Angell v. Angell, No. A09-349.

Decision Date09 December 2010
Docket NumberNo. A09-349.
Citation791 N.W.2d 530
PartiesIn re the Marriage of Loretta Marie ANGELL, Respondent, v. Gordon William ANGELL, Jr., Appellant.
CourtMinnesota Supreme Court

Syllabus by the Court

Federal anti-attachment provisions preempt a district court's order apportioning $150,000 in federal death benefits to a non-beneficiary spouse under Minn.Stat. § 518.58, subd. 2 (2008) in a marriage dissolution.

Peter L. Radosevich, Esko, MN, for appellant.

Arthur M. Albertson, Duluth, MN, for respondent.

Mary Catherine Lauhead, Law Offices of Mary Catherine Lauhead, St. Paul, MN, Michael D. Dittberner, Linder, Dittberner & Bryant, Ltd., Edina, MN, for amicus curiae Family Law Section, Minnesota State Bar Association.

OPINION

GILDEA, Chief Justice.

The question in this case is whether federal law preempts the district court's award of death benefits to a non-beneficiary spouse. The court of appeals held that the award of federal death benefits to the non-beneficiary spouse conflicted with federal law. Because we hold that the anti-attachment provisions in 38 U.S.C. § 1970(g) (2006) and 38 U.S.C. § 5301(a)(1) (2006) preempt the court's award made under state law, we affirm.

This action arises from the dissolution of the marriage between appellant Gordon William Angell, Jr. (appellant), and respondent Loretta Marie Angell (respondent). Appellant and respondent married in 1981. They had five children together. During the marriage, respondent worked part-time as a substitute rural postal carrier, earning approximately $1,100 a month. Respondent generally handled the finances and paid the bills.

One of the parties' children, Levi Angell, enlisted in the Marines in 2002 when he turned 18. Levi Angell died in active combat in Iraq in 2004. He was insured under the federal Servicemembers' Group Life Insurance program (SGLI), which is authorized by 38 U.S.C. §§ 1965-80A (2006) and regulated under 38 C.F.R. Pt. 9 (2010). Levi listed only his mother, the respondent,as a beneficiary on the SGLI policy election form. Levi also designated only respondent as the sole beneficiary of his death gratuity benefits, which are authorized by 10 U.S.C. § 1475 (2000), and allow payments from the federal government to designated survivors of servicemembers killed in combat.

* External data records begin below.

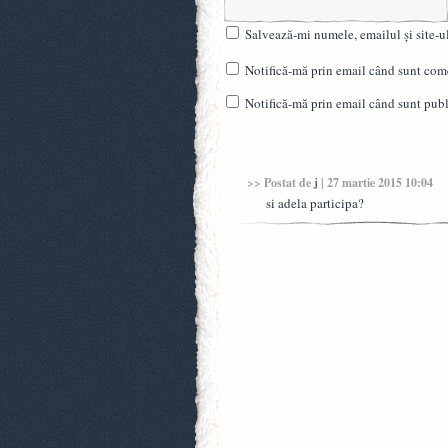
Salvează-mi numele, emailul și site-u
Notifică-mă prin email când sunt come
Notifică-mă prin email când sunt publi
>> Postat de
j
| 27 martie 2015 10:04
si adela participa?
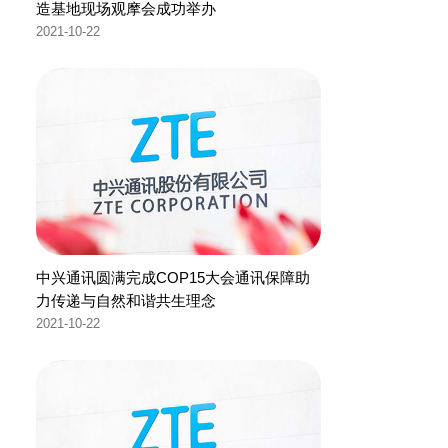
造基地现场观摩会成功举办
2021-10-22
中兴通讯圆满完成COP15大会通讯保障助
力传递与自然和谐共生理念
2021-10-22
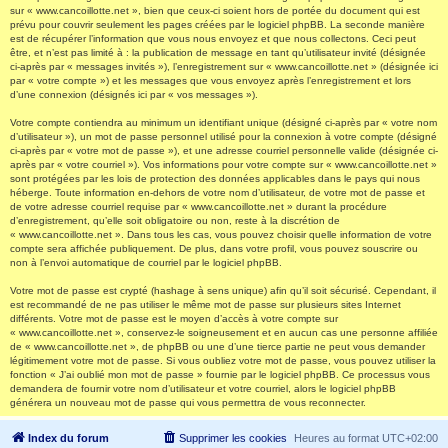
sur « www.cancoillotte.net », bien que ceux-ci soient hors de portée du document qui est
prévu pour couvrir seulement les pages créées par le logiciel phpBB. La seconde manière
est de récupérer l’information que vous nous envoyez et que nous collectons. Ceci peut
être, et n’est pas limité à : la publication de message en tant qu’utilisateur invité (désignée
ci-après par « messages invités »), l’enregistrement sur « www.cancoillotte.net » (désignée ici
par « votre compte ») et les messages que vous envoyez après l’enregistrement et lors
d’une connexion (désignés ici par « vos messages »).
Votre compte contiendra au minimum un identifiant unique (désigné ci-après par « votre nom
d’utilisateur »), un mot de passe personnel utilisé pour la connexion à votre compte (désigné
ci-après par « votre mot de passe »), et une adresse courriel personnelle valide (désignée ci-
après par « votre courriel »). Vos informations pour votre compte sur « www.cancoillotte.net »
sont protégées par les lois de protection des données applicables dans le pays qui nous
héberge. Toute information en-dehors de votre nom d’utilisateur, de votre mot de passe et
de votre adresse courriel requise par « www.cancoillotte.net » durant la procédure
d’enregistrement, qu’elle soit obligatoire ou non, reste à la discrétion de
« www.cancoillotte.net ». Dans tous les cas, vous pouvez choisir quelle information de votre
compte sera affichée publiquement. De plus, dans votre profil, vous pouvez souscrire ou
non à l’envoi automatique de courriel par le logiciel phpBB.
Votre mot de passe est crypté (hashage à sens unique) afin qu’il soit sécurisé. Cependant, il
est recommandé de ne pas utiliser le même mot de passe sur plusieurs sites Internet
différents. Votre mot de passe est le moyen d’accès à votre compte sur
« www.cancoillotte.net », conservez-le soigneusement et en aucun cas une personne affiliée
de « www.cancoillotte.net », de phpBB ou une d’une tierce partie ne peut vous demander
légitimement votre mot de passe. Si vous oubliez votre mot de passe, vous pouvez utiliser la
fonction « J’ai oublié mon mot de passe » fournie par le logiciel phpBB. Ce processus vous
demandera de fournir votre nom d’utilisateur et votre courriel, alors le logiciel phpBB
générera un nouveau mot de passe qui vous permettra de vous reconnecter.
Index du forum
Supprimer les cookies
Heures au format
UTC+02:00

Immediately following her son's death in April 2004, respondent received death gratuity payments totaling $100,000. Respondent also received a payment of $250,352.66 in May 2004 because of her status as the sole beneficiary under her son's SGLI plan. Respondent received an additional $150,000 from the federal government in 2005 under a program that provided additional payouts to prior SGLI beneficiaries. In total, respondent received $500,352.66 in federal death benefits because of her son's death.1

All of the federal death benefit checks were made out solely to respondent or deposited directly into an account on her behalf. Appellant did not ask respondent for a share of the federal death benefits, other than $500 to buy clothes for his son's funeral. Respondent spent approximately $133,000 on gifts to her surviving adult children and on a family trip. At some point before the marriage dissolution proceedings were commenced, respondent moved most of the remaining federal death benefits into a bank account in another state. An adult daughter of respondent and appellant was designated the primary owner of that account.

Appellant moved out of the family home and moved in with his elderly mother in July 2006. Appellant had no bank or checking account, additional real property other than the homestead, retirement savings, or assets other than one car. He had a seventh-grade education, no job or vocational training, and has not held a full-time job since 2002. He has a disability that requires him to speak with a device and his primary source of income was a $424 monthly social security disability payment. Appellant's living expenses were about $600 a month.

Respondent filed for marriage dissolution on January 29, 2007. Sometime before the proceedings were commenced, respondent went on disability leave from her job. At the time of the marriage dissolution, she received $203 a month in General Assistance and additional supplemental social security disability benefits. Her monthly living expenses at the time were approximately $2,172.

Respondent and appellant came to several agreements during the proceedings. Specifically, the parties agreed that respondent would get sole physical and legal custody of their then-minor son. Appellant and respondent also agreed that respondent would keep a nonmarital parcel of unimproved land that respondent inherited during their marriage, that they would divide the household goods, furnishings, cars, and other personal property before trial, and that they would sell their home and split the proceeds equally. Appellant and respondent also stipulated that "no spousal maintenance should be awarded to either party."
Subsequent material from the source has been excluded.